Se un riscontro non arriva entro il timeout, il valore di soglia viene impostato alla metà del valore corrente della finestra di congestione e si riparte da 1.

Il protocollo UDP è privo dei controlli di flusso e di congestione → il trasmettitore continua a trasmettere alla massima velocità consentita dalla banda di trasmissione senza aspettare alcun ACK. Esegue solamente il controllo degli errori, cioè verifica il checksum del pacchetto per verificarne l'integrità.

L'UDP è un protocollo non connesso:

  • non vi è alcun ritardo di apertura e di chiusura della connessione;
  • è basso l'overhead, cioè il carico sul sistema operativo per tenere aperte le connessioni;
  • i ritardi sono bassi e costanti, cioè la distanza tra un pacchetto e l'altro è uguale per tutti i pacchetti.

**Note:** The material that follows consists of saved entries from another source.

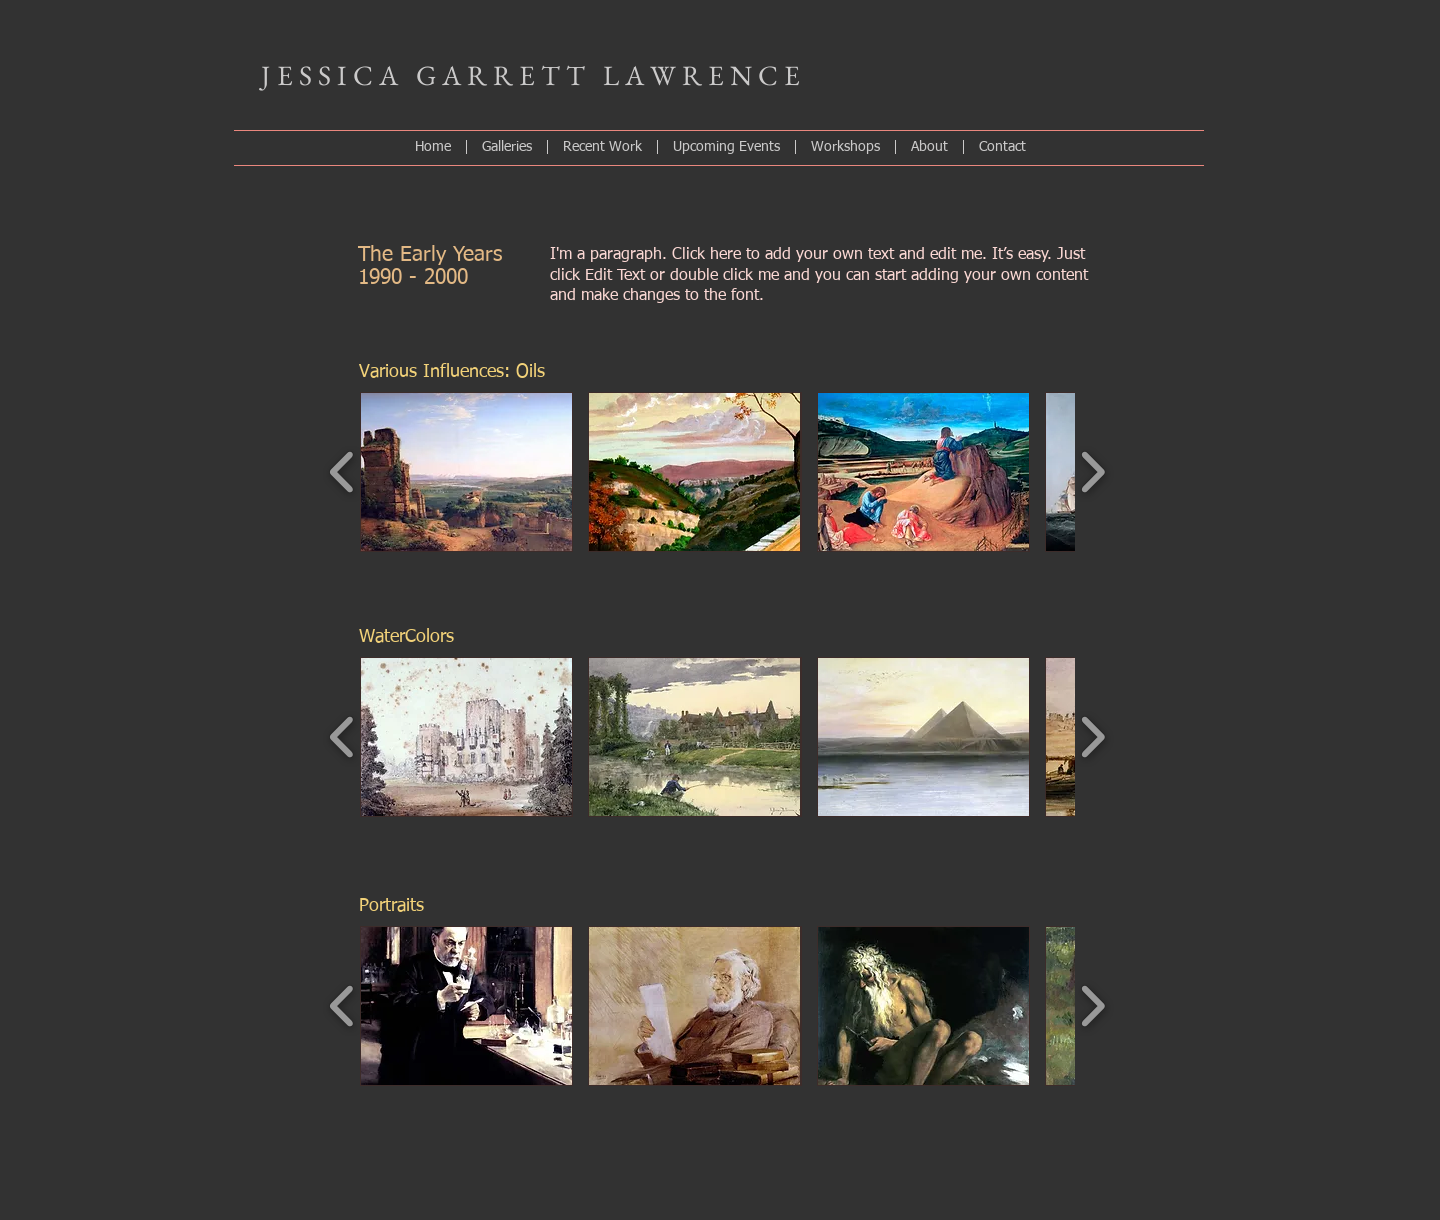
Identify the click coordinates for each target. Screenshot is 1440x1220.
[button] (466, 472)
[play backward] (342, 472)
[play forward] (1092, 472)
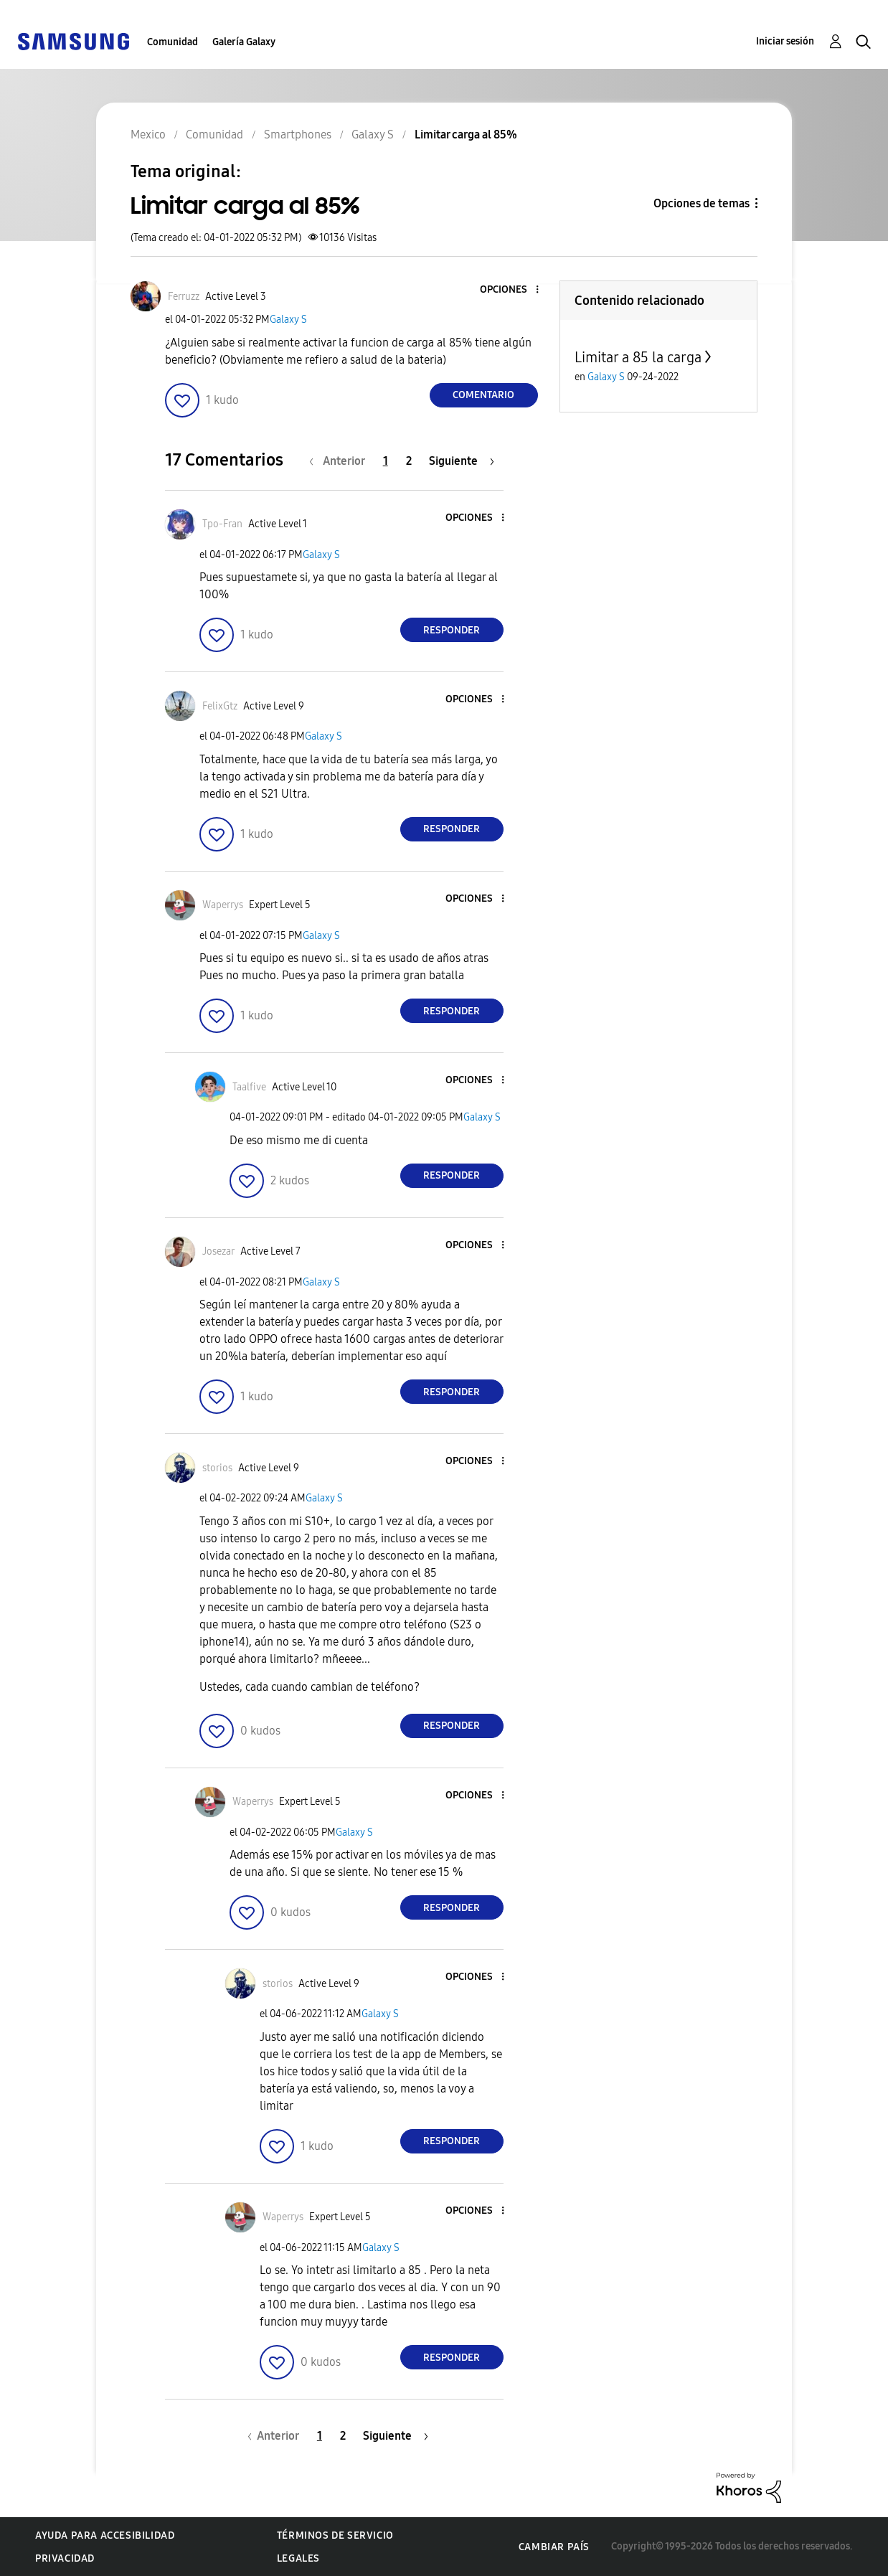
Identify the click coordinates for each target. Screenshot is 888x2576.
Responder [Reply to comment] (451, 630)
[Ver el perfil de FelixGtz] (219, 706)
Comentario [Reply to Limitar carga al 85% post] (483, 395)
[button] (513, 290)
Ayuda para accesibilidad (104, 2535)
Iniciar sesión (785, 41)
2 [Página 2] (409, 461)
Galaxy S (288, 319)
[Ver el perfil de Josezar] (218, 1251)
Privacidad (65, 2558)
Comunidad (172, 42)
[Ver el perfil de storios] (217, 1468)
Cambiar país (554, 2547)
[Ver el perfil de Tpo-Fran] (222, 524)
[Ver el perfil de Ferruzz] (183, 297)
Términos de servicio (335, 2535)
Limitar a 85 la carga (638, 357)
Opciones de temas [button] (701, 203)
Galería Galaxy (243, 42)
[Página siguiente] (462, 461)
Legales (298, 2558)
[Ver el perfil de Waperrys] (222, 905)
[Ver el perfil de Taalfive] (249, 1087)
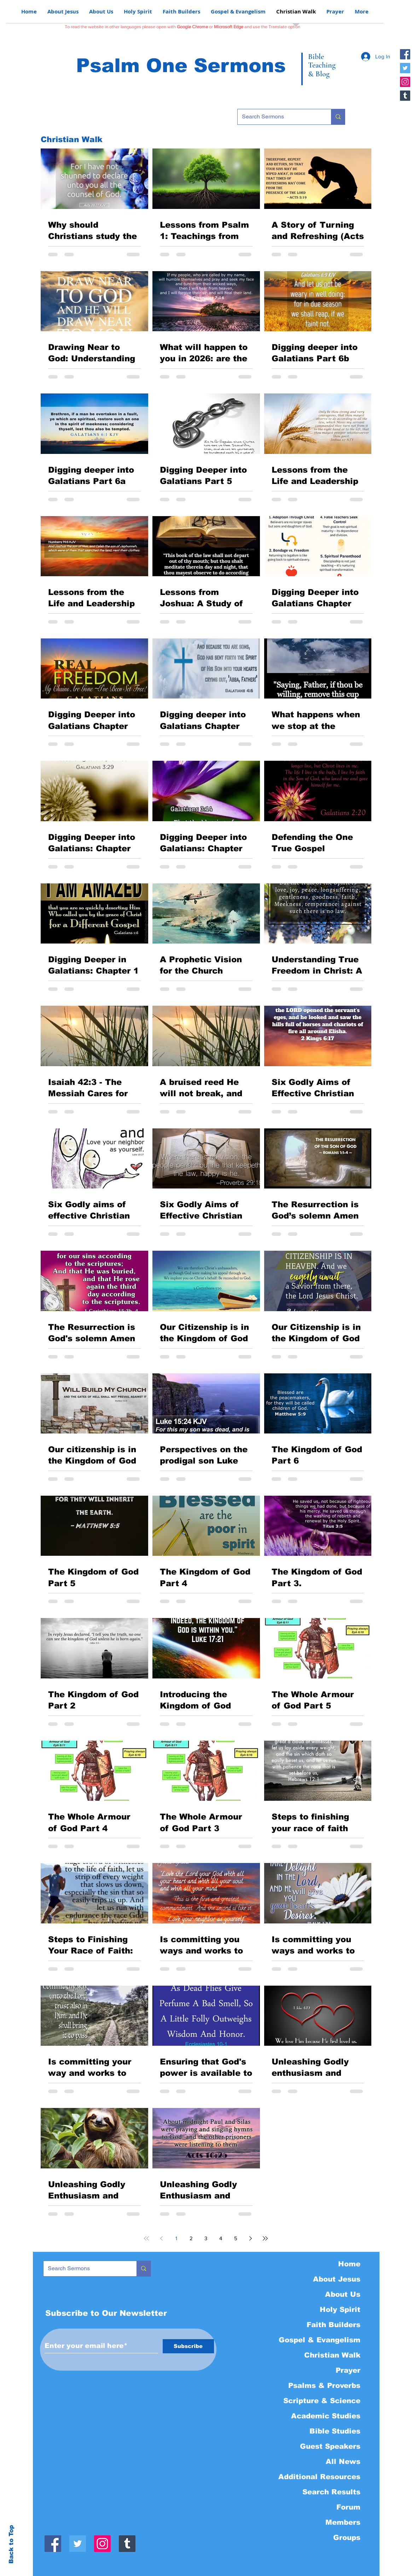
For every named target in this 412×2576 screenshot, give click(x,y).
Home (349, 2264)
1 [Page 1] (176, 2238)
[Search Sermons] (279, 116)
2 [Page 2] (191, 2238)
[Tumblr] (405, 95)
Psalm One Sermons (181, 65)
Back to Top (11, 2544)
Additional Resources (319, 2477)
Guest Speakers (330, 2446)
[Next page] (250, 2238)
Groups (346, 2537)
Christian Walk (332, 2355)
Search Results (331, 2492)
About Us (342, 2294)
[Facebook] (405, 54)
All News (343, 2461)
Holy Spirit (340, 2309)
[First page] (146, 2238)
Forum (348, 2507)
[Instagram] (405, 82)
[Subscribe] (188, 2346)
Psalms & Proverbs (324, 2385)
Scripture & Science (321, 2401)
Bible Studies (334, 2431)
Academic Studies (325, 2416)
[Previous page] (161, 2238)
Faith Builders (333, 2325)
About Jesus (336, 2279)
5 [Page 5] (235, 2238)
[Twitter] (405, 68)
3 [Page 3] (205, 2238)
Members (342, 2522)
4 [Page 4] (220, 2238)
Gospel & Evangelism (319, 2340)
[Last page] (265, 2238)
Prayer (348, 2370)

L'intestazione dei pacchetti UDP è molto più breve e semplice:

  • source port;
  • destination port;
  • UDP length;
  • UDP checksum.

L'UDP è utile:

  • quando la rete è affidabile → i controlli non servono;
  • quando le prestazioni e la riduzione del ritardo sono più importanti dell'affidabilità (es. telefonia);
  • quando l'applicazione mette tutti i dati in un singolo pacchetto → non servono meccanismi per regolare la dimensione della finestra.

Eventuali meccanismi di ritrasmissione, come l'invio di ACK, devono essere gestiti a livello applicazione.